YOUR ASSIGNMENT » Scan the records for the string "resolution", then copy each line that has it.
GIVEN RECORDS section start
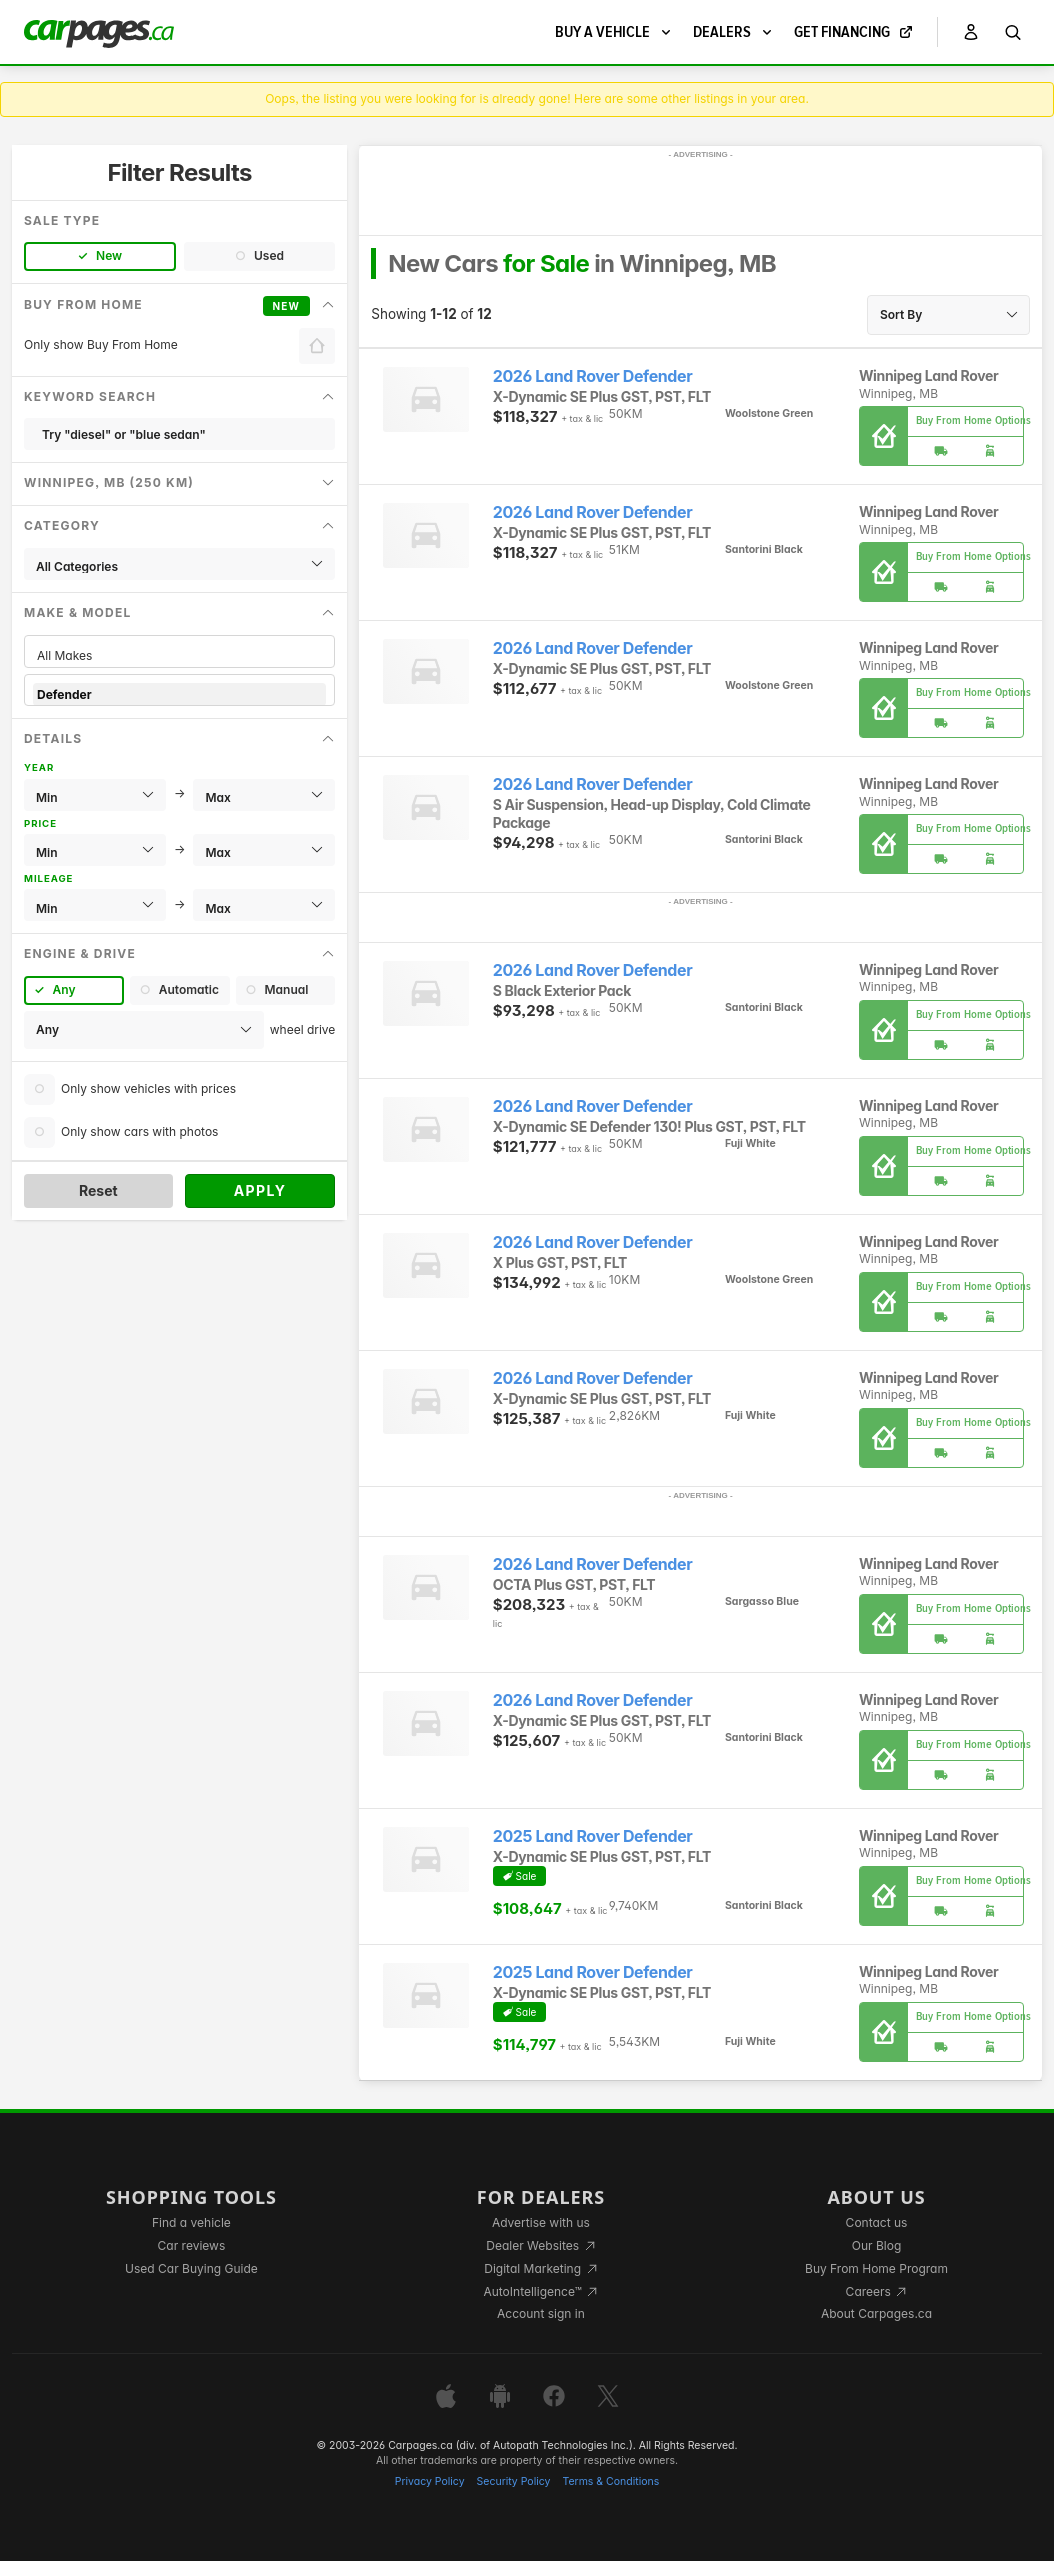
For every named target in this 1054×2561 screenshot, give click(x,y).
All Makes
GIVEN RECORDS section end
GIVEN RECORDS section start
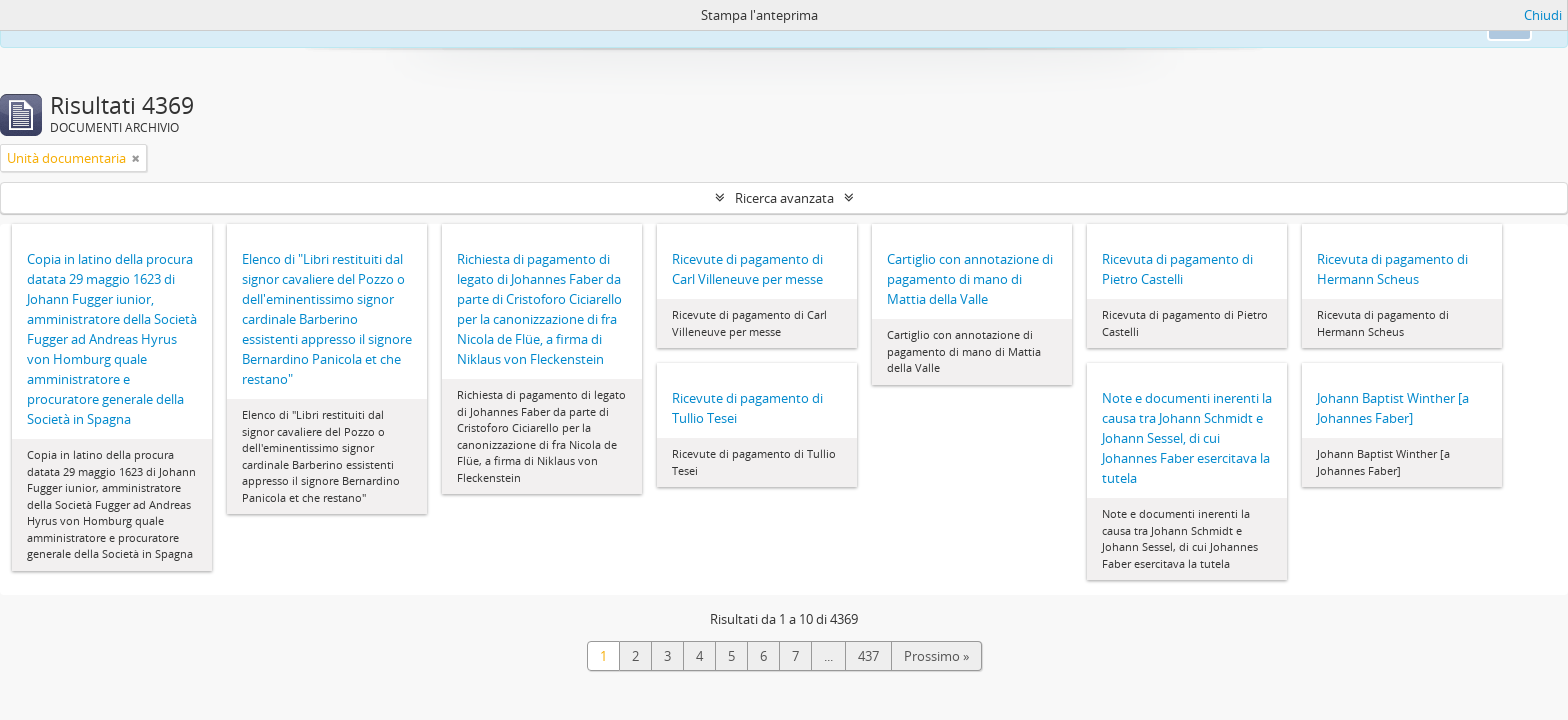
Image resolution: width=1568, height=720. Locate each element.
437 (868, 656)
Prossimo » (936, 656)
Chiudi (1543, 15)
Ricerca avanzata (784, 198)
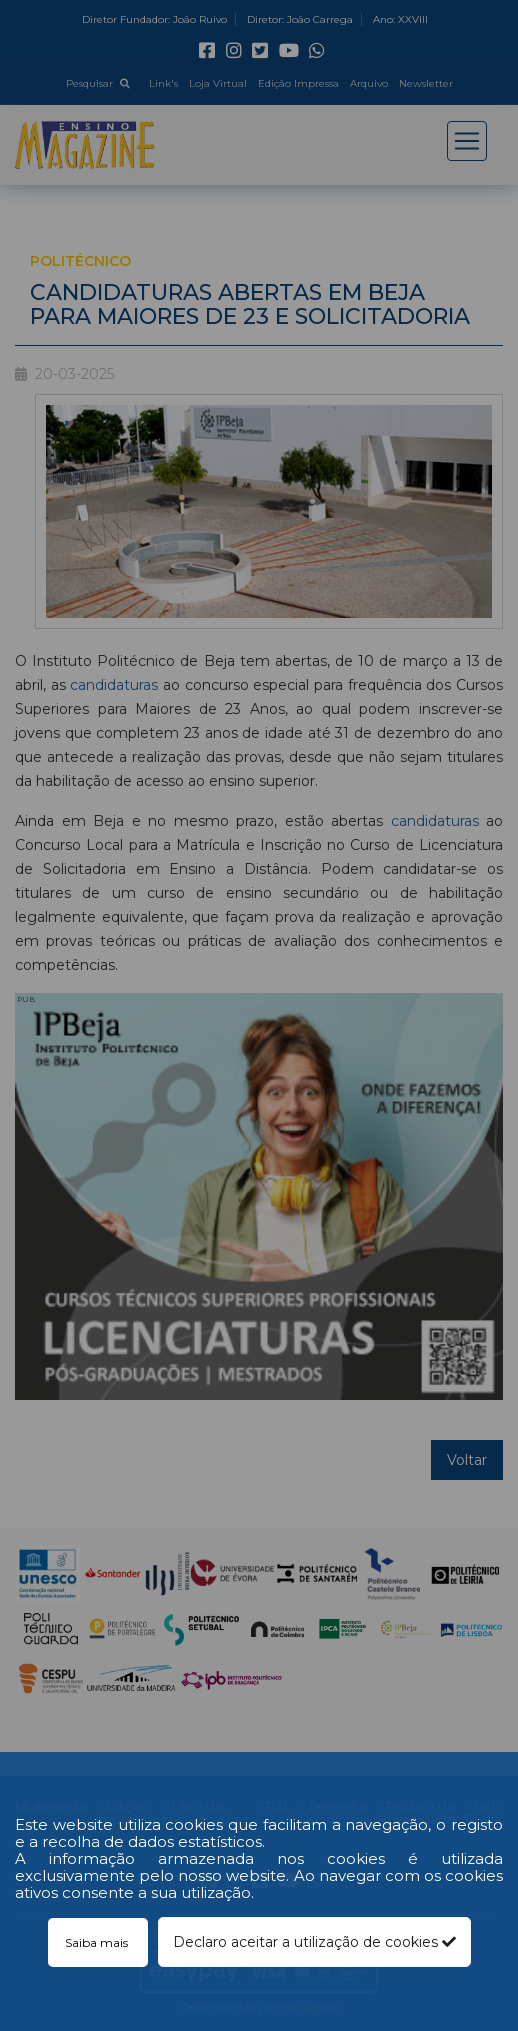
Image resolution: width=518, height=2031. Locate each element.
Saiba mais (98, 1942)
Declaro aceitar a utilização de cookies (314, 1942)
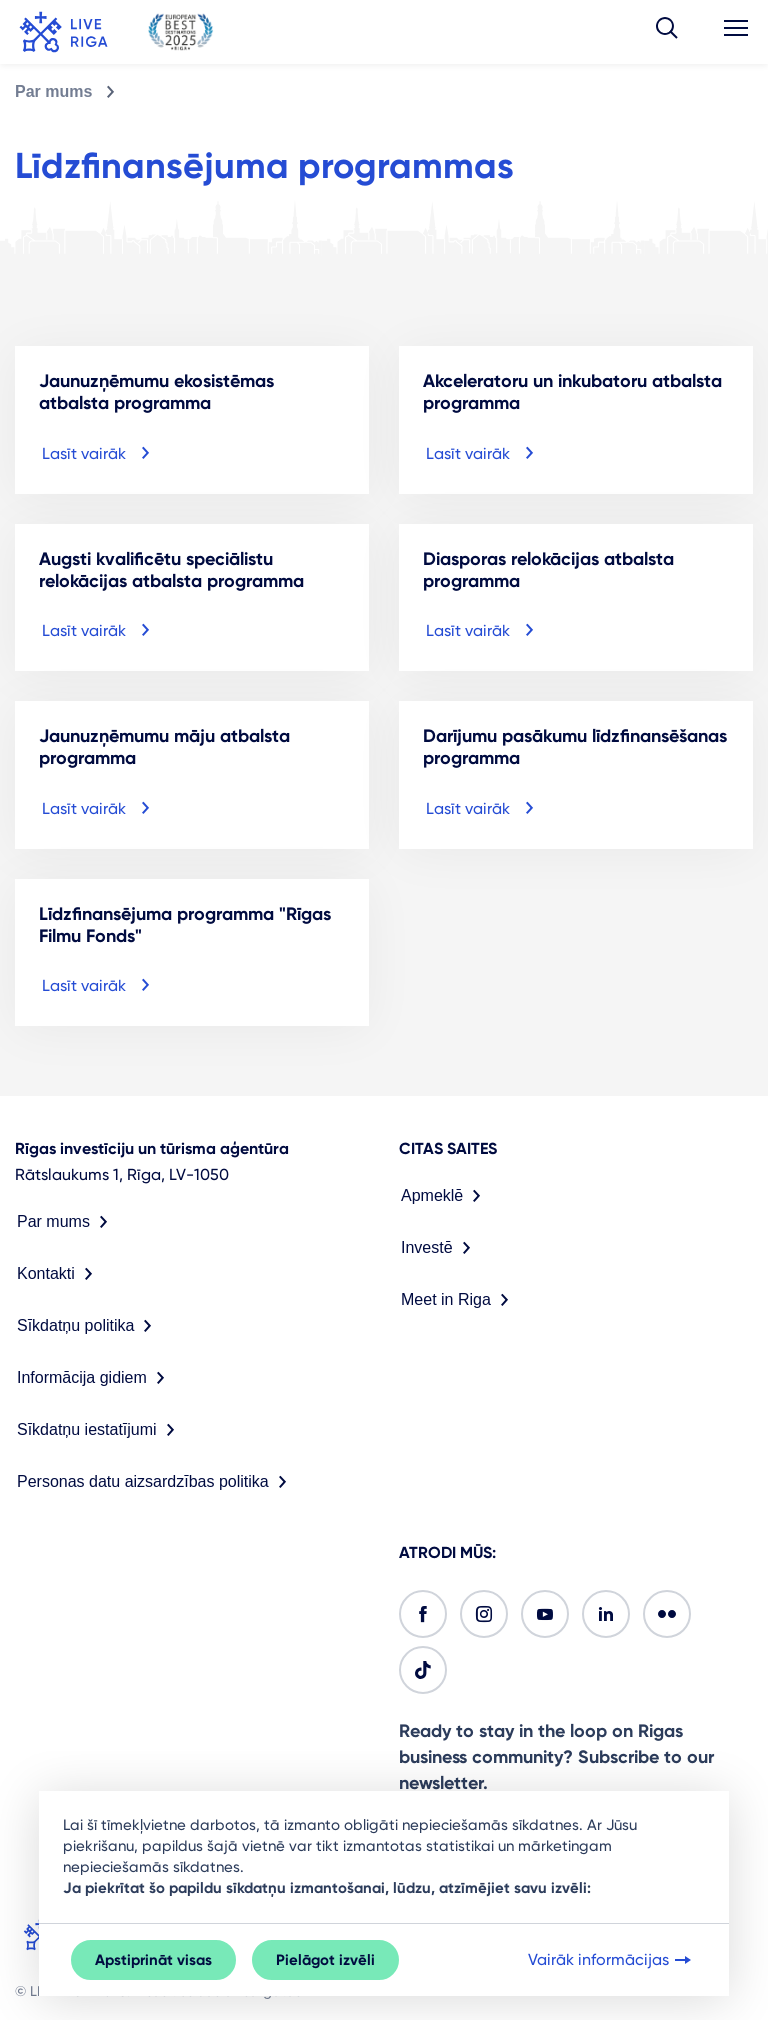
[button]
GIVEN RECORDS section end
WRITTEN SOLUTION »
Image resolution: width=1568, height=720. Locate each element.
Image resolution: width=518, height=2031. Locate each element.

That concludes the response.